- [WORK TASK] Which lines of the data contain the string "Federal"? Show each of them.

- [DATA]
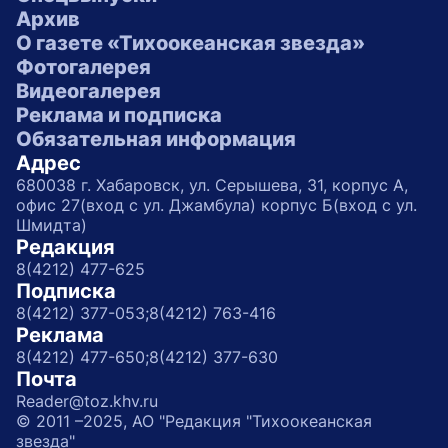
Архив
О газете «Тихоокеанская звезда»
Фотогалерея
Видеогалерея
Реклама и подписка
Обязательная информация
Адрес
680038 г. Хабаровск, ул. Серышева, 31, корпус А,
офис 27(вход с ул. Джамбула) корпус Б(вход с ул.
Шмидта)
Редакция
8(4212) 477-625
Подписка
8(4212) 377-053;
8(4212) 763-416
Реклама
8(4212) 477-650;
8(4212) 377-630
Почта
Reader@toz.khv.ru
© 2011 –2025, АО "Редакция "Тихоокеанская
звезда"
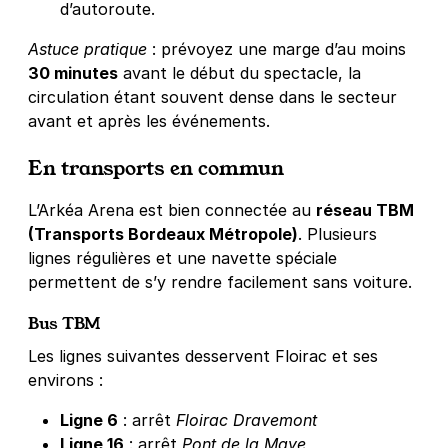
d’autoroute.
Astuce pratique
: prévoyez une marge d’au moins
30 minutes
avant le début du spectacle, la
circulation étant souvent dense dans le secteur
avant et après les événements.
En transports en commun
L’Arkéa Arena est bien connectée au
réseau TBM
(Transports Bordeaux Métropole)
. Plusieurs
lignes régulières et une navette spéciale
permettent de s’y rendre facilement sans voiture.
Bus TBM
Les lignes suivantes desservent Floirac et ses
environs :
Ligne 6
: arrêt
Floirac Dravemont
Ligne 16
: arrêt
Pont de la Maye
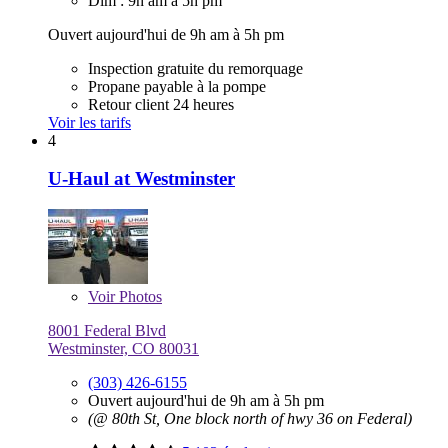
Dim : 9h am à 5h pm
Ouvert aujourd'hui de 9h am à 5h pm
Inspection gratuite du remorquage
Propane payable à la pompe
Retour client 24 heures
Voir les tarifs
4
U-Haul at Westminster
Voir
Photos
8001 Federal Blvd
Westminster, CO 80031
(303) 426-6155
Ouvert aujourd'hui de 9h am à 5h pm
(@ 80th St, One block north of hwy 36 on Federal)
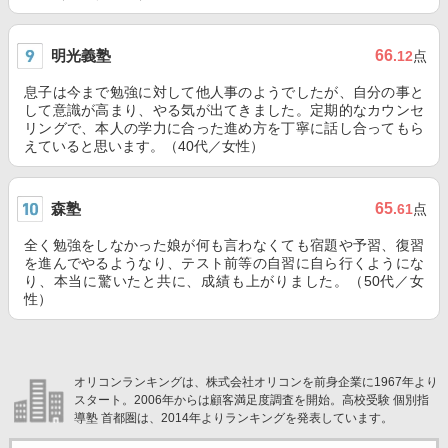
明光義塾
66
.12
点
息子は今まで勉強に対して他人事のようでしたが、自分の事と
して意識が高まり、やる気が出てきました。定期的なカウンセ
リングで、本人の学力に合った進め方を丁寧に話し合ってもら
えていると思います。（40代／女性）
森塾
65
.61
点
全く勉強をしなかった娘が何も言わなくても宿題や予習、復習
を進んでやるようなり、テスト前等の自習に自ら行くようにな
り、本当に驚いたと共に、成績も上がりました。（50代／女
性）
オリコンランキングは、株式会社オリコンを前身企業に1967年より
スタート。2006年からは顧客満足度調査を開始。高校受験 個別指
導塾 首都圏は、2014年よりランキングを発表しています。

- [EXERCISE OUTPUT]
8001 Federal Blvd
(@ 80th St, One block north of hwy 36 on Federal)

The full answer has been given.